Glossary
What is number type intelligence?
Number type intelligence identifies what kind of line a phone number actually is: mobile, landline, fixed VoIP, non-fixed VoIP, toll-free or voicemail. It matters because these types carry very different risk profiles, and a fraud or KYC check that treats every number the same misses one of the cheapest signals available.
The six number types and what they mean
- mobile: a standard cellular subscription tied to a SIM and a carrier.
- landline: a fixed physical line, typically tied to a residential or business address.
- fixedVoip: internet telephony tied to a fixed physical address, such as a business VoIP line, provisioned in a way similar to a landline.
- nonFixedVoip: internet telephony not tied to a fixed address.
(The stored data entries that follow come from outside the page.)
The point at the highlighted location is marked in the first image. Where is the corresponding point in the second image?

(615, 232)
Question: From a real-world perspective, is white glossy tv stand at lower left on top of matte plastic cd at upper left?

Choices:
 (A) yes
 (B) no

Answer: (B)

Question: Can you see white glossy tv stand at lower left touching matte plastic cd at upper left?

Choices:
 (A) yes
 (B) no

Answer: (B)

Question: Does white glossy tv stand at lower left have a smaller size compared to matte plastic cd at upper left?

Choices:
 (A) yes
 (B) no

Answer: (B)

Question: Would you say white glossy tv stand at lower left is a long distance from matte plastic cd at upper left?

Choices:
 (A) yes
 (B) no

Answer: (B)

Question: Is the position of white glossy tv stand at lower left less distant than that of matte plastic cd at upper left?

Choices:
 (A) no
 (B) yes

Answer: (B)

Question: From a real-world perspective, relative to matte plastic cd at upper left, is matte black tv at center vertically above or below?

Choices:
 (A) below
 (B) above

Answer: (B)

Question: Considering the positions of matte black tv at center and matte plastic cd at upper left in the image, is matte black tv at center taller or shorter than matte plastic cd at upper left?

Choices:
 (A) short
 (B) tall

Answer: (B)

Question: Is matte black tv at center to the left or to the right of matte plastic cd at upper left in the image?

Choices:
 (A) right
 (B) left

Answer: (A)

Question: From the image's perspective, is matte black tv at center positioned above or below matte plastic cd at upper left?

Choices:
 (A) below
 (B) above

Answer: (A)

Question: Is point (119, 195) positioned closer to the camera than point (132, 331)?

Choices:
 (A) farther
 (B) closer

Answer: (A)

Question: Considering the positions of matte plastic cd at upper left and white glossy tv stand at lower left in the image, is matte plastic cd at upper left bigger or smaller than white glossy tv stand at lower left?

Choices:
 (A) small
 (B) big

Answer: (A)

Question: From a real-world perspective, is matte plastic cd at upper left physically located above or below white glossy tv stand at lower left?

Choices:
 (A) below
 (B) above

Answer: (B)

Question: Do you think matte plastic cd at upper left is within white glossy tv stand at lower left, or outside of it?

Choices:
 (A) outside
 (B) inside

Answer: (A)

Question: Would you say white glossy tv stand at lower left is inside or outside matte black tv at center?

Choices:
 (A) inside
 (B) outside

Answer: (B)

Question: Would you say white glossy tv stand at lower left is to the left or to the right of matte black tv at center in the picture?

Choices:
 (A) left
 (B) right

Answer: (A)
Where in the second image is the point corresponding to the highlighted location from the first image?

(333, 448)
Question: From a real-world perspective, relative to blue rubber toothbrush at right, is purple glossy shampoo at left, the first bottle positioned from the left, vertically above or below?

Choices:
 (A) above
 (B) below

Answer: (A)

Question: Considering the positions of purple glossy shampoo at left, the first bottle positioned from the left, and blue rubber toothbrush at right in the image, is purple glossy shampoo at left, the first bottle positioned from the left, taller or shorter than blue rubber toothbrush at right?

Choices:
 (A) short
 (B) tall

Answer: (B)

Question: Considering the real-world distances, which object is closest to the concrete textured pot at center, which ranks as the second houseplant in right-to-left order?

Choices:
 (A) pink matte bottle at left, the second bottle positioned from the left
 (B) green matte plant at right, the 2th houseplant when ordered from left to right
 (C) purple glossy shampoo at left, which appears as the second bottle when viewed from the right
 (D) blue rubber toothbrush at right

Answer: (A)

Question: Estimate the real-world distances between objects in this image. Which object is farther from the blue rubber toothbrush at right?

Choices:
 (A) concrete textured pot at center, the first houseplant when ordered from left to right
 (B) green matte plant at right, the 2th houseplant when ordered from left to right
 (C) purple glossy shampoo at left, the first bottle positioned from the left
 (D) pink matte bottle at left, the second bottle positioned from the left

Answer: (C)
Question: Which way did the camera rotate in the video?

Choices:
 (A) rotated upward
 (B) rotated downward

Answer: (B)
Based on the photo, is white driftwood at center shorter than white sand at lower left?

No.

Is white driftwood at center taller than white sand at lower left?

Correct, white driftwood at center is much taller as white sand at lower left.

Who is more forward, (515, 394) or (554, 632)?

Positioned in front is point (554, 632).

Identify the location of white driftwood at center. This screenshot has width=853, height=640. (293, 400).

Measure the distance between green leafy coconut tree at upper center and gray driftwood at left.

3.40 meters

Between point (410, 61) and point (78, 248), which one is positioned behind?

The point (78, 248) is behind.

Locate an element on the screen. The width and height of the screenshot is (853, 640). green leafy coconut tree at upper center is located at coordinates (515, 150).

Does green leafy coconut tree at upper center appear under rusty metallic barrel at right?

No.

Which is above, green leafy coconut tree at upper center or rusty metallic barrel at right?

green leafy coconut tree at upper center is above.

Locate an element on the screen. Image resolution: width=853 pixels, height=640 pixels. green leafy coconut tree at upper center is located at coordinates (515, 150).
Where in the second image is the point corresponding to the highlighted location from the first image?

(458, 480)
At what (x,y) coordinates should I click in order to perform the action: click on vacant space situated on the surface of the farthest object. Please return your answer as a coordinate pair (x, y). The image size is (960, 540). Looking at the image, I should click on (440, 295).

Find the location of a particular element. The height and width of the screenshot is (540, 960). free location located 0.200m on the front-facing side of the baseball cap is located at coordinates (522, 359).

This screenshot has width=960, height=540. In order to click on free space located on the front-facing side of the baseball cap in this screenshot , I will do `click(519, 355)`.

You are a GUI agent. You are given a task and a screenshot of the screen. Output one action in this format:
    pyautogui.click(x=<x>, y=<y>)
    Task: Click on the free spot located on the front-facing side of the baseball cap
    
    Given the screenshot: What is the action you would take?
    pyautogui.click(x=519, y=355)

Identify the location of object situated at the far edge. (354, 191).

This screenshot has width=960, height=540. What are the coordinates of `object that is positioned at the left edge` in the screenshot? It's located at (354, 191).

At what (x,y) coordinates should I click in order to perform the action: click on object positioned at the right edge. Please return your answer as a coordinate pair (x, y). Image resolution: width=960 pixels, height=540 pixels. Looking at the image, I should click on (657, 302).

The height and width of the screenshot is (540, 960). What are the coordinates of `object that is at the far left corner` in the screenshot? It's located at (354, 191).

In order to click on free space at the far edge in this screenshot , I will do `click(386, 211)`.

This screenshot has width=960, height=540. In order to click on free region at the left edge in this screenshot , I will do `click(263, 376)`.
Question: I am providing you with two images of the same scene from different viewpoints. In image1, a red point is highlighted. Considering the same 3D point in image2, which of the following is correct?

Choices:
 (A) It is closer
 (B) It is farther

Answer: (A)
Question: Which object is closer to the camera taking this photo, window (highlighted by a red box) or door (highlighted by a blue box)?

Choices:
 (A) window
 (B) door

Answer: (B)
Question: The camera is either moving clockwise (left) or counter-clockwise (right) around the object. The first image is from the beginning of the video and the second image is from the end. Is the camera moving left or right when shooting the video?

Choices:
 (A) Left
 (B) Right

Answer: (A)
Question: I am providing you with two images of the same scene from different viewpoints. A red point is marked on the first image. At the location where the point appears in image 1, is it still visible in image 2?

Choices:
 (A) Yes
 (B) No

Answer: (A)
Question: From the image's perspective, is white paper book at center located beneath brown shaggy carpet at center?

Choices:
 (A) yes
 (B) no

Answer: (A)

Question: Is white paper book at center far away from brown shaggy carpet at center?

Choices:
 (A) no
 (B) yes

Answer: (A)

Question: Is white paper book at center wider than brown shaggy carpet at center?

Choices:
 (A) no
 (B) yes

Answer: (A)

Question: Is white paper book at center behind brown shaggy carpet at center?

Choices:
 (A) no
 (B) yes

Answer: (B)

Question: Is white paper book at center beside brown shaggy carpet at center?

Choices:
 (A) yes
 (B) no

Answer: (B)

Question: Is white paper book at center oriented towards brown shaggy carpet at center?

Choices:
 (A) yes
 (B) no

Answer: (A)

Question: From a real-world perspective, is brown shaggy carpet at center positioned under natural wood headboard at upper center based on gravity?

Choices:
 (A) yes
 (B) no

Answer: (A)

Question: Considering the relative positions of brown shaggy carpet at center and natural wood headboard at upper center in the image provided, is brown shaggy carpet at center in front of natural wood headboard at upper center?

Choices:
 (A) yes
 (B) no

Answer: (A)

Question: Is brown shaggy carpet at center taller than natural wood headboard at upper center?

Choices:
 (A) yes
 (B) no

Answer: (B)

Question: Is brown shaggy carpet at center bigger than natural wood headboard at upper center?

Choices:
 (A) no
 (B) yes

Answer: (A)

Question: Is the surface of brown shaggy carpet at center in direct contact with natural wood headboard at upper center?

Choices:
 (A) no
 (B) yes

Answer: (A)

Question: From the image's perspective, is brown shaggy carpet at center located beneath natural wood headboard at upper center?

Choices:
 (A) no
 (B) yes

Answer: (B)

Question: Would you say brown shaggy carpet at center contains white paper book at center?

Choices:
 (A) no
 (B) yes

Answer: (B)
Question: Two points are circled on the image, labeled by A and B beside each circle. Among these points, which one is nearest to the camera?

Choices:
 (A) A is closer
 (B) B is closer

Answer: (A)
Cheap and fast to provision, which is why it is the type most associated with disposable-number abuse.
- tollFree: free-to-call business numbers, not personal lines.
- voicemail: numbers that route to a voicemail service rather than a live line.
Why fraud and KYC teams care
A number type alone does not prove fraud, but it is one of the fastest ways to spot a submission that does not look like a genuine customer. Non-fixed VoIP numbers correlate with multi-accounting and disposable-number abuse because they cost little and can be created in bulk; see number type detection for fraud and blocking disposable and virtual numbers at sign-up.
Mobile and landline behave differently for authentication purposes: a landline generally cannot receive SMS, so a landline number enrolled for SMS-based two-factor authentication is a configuration that a genuine customer is unlikely to produce by accident. A toll-free or voicemail-only number submitted at sign-up is rarely what a real individual customer provides, since these types exist for business and call-forwarding purposes. See line-type detection at onboarding for suggested risk logic per type.
How Telebase returns it
The numberType field is returned on every lookup, alongside carrier, country and active status, in a single API call.
{
"phoneNumber": "+447700900000",
"active": true,
"carrier": "EE",
"country": "GB",
"numberType": "mobile",
"simSwap": "UNKNOWN",
"simSwapAt": null
}
See the full lookup response field reference for how every field behaves, including nullability.